そもそも心も体も未発達な子どもは、いくらせき立てられても大人と同じようにはできません。早くできないことを叱られ、指示される、の繰り返しでは、子どもは朝だけでエネルギーを使い果たしてしまい、日中元気に活動することができなくなってしまいます。
逆にあなたがすべてやってしまっても、子どもはいつまでも自立できずに、あなたのイライラは募るばかりでしょう。
では、親子で気持ちの良い1日をスタートさせるには、どうしたらいいのでしょうか。
そのポイントは、「起床から登校(登園)までの段取りをきちんと決めて、子どもが自分でできることを少しずつ増やしていく」ことです。 朝は、起床、着替え、洗顔、食事など、生きていく基本となる生活習慣が集約されている時間。
つまり、朝の準備をスムーズにこなせるようになれば、親子の朝時間にゆとりができるとともに、子ども自身が自立に大きく近づけるのです。
幼児期は子どもの「朝力=自分で考え行動する力」を育てるチャンスとも言えるでしょう。
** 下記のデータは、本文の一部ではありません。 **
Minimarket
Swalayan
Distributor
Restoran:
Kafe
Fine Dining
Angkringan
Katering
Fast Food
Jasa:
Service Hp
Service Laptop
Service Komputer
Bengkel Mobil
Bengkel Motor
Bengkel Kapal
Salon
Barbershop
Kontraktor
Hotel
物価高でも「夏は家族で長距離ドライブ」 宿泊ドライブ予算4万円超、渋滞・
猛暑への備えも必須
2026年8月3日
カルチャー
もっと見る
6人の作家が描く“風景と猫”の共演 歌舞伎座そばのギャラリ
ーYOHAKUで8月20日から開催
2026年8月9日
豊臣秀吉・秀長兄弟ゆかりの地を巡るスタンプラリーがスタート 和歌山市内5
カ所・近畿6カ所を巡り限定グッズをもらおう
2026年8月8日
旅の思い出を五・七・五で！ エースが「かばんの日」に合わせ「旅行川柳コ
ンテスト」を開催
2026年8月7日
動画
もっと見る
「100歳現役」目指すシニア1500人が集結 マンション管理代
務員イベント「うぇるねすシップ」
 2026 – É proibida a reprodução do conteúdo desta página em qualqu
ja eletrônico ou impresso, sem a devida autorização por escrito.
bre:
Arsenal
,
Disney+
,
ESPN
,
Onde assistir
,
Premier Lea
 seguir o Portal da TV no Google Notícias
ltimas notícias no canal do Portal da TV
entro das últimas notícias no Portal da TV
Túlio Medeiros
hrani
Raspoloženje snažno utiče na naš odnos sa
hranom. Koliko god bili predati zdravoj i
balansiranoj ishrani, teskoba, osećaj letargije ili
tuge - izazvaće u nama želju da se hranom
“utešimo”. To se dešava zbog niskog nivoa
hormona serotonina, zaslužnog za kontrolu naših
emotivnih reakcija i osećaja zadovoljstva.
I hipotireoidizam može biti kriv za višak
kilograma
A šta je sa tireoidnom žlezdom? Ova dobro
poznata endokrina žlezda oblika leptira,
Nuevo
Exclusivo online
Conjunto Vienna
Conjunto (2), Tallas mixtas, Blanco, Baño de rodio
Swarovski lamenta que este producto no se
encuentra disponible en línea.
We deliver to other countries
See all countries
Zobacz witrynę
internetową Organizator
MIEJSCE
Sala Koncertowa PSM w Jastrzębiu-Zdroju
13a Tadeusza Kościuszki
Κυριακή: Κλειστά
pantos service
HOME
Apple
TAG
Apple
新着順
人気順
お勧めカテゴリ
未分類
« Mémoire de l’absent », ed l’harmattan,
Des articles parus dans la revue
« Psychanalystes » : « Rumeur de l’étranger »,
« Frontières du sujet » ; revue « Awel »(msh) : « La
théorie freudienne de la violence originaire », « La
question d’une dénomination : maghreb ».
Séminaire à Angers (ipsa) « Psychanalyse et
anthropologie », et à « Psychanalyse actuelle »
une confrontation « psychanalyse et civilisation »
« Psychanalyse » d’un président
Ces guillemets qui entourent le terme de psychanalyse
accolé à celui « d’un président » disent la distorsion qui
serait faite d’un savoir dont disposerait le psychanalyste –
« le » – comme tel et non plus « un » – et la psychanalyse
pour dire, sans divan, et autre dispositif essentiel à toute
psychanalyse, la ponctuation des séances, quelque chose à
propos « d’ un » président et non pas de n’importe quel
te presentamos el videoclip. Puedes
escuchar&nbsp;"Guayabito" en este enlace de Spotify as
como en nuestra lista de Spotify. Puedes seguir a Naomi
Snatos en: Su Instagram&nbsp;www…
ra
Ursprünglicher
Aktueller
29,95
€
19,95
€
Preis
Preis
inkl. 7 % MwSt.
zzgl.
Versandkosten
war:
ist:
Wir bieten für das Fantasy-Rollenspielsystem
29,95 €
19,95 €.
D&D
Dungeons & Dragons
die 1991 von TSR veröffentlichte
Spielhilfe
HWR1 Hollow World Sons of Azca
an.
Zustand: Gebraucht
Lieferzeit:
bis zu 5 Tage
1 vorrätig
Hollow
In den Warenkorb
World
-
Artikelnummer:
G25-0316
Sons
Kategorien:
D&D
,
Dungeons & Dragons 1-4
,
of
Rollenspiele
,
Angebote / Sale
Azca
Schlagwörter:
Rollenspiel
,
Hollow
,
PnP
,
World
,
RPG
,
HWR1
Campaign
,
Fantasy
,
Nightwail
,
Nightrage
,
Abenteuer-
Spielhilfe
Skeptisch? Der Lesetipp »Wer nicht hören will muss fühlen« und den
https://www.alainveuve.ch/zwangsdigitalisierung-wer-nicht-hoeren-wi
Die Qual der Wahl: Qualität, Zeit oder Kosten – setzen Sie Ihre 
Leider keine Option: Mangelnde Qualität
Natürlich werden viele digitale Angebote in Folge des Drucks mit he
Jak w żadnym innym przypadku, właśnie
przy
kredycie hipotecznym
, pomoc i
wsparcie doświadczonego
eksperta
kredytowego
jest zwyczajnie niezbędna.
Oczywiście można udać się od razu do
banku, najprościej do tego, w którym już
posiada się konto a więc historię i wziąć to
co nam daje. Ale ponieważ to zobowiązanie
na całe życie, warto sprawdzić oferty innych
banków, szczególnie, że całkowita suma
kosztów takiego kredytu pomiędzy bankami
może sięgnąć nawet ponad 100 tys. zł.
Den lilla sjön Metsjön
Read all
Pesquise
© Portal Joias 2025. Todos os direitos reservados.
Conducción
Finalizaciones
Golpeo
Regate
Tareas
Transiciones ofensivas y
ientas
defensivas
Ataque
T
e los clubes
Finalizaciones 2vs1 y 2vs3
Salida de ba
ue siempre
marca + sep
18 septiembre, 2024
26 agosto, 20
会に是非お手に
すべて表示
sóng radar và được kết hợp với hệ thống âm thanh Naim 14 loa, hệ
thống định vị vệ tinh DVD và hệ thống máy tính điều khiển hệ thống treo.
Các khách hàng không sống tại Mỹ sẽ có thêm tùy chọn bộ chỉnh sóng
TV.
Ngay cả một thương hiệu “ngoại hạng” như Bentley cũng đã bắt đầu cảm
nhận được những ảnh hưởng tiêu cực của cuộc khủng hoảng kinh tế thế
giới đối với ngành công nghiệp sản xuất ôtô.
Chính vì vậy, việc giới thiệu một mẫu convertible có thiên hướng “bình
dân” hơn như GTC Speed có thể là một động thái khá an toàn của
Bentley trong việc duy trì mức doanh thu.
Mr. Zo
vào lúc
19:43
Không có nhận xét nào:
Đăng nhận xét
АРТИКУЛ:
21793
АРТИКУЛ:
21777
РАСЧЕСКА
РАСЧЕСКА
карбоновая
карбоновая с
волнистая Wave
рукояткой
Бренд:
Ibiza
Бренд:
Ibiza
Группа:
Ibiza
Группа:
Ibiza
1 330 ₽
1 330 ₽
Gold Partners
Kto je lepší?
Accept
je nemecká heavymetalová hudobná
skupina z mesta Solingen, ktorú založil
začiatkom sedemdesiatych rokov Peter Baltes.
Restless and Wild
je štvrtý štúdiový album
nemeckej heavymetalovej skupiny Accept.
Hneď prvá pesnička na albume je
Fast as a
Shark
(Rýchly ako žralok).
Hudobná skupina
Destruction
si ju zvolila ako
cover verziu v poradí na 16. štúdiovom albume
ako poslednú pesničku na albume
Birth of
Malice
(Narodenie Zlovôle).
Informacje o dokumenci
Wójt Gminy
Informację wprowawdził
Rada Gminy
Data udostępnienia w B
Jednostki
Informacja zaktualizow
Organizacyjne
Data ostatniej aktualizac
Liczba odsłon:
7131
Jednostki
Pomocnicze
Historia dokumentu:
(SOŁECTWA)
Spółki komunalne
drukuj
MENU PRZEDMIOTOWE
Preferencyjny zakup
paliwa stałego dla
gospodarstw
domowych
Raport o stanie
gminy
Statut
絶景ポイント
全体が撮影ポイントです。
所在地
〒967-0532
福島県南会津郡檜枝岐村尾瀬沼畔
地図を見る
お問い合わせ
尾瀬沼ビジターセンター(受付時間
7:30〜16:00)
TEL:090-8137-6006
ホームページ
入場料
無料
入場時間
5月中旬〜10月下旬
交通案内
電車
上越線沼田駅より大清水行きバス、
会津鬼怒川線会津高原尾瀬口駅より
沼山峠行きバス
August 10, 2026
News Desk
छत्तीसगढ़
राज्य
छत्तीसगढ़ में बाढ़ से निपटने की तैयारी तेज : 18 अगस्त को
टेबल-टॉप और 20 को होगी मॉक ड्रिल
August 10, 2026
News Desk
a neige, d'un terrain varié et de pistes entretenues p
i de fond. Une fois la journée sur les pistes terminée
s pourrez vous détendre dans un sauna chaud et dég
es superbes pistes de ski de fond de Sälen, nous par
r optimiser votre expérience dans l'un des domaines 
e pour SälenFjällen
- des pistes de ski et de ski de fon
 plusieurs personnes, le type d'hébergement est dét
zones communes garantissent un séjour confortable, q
子どもにとって将来必要な力を伸ばすためにも、朝の時間の使い方をこの機会に見直してみてください。
・大人のペースについていけない
自分と大人のペースが違うので、大人の忙しそうな様子に圧倒されてしまってぼんやりしてしまいます。かまってもらえないために親の注意をひきたがる子もいます。
・朝の準備がおもしろくない
洗顔や着替えなど、朝の支度は子どもにとってはおもしろくないものです。また自分でスムーズにできないもどかしさもあり、グズグズになりがちです。
・脳と体がスッキリと起きていない
夜更かしして睡眠不足だと、脳も体もしっかり休められていないので、朝から元気に動けません。早寝早起きのリズムができていない子に多い原因です。
・保育所や幼稚園に行きたくない
子どもにとっては、家が一番居心地の良い場所なので、朝はなんとなく保育所や幼稚園に行きたくないもの。家族と離れたくないという気持ちもあるでしょう。
・動きやすい「環境」を整える
着替え、洗顔、食事、外出準備など、子どもが自分でしやすいように、ある程度準備しておきましょう。準備と言っても単に物を揃えておくだけではなく、「自分でできた」と実感できるような環境の整え方をすることが大事です。また、「これをやったら次はこれをやればいい」と、子どもが先を見通せる工夫も必要です。
・楽しくなる、やる気が出る「声かけ」をする
「早くして」を何度繰り返しても効果がないのは、子どもに伝わっていない証拠。伝え方を変えなくてはいけません。「競争しよう!」など遊び感覚で楽しくできる言葉がけをしたり、「○○ができてすごいね」と行動を具体的に褒めると、子どものやる気はぐんとアップします。逆に子どもがなかなか動かないときは「○○しようね」とすべきことを具体的に伝えましょう。
・できないところを上手に「サポート」する
子どもがスムーズに食事や着替えができないと、つい手を出してしまいがちですが、そこはぐっと我慢して、なるべく子どもに任せましょう。子どもの様子をよく観察して、子どもがどうしてもできないところだけをあなたが手伝い、徐々に手助けする部分を減らしていきます。手を出す部分と引く部分のメリハリをつけることが大切です。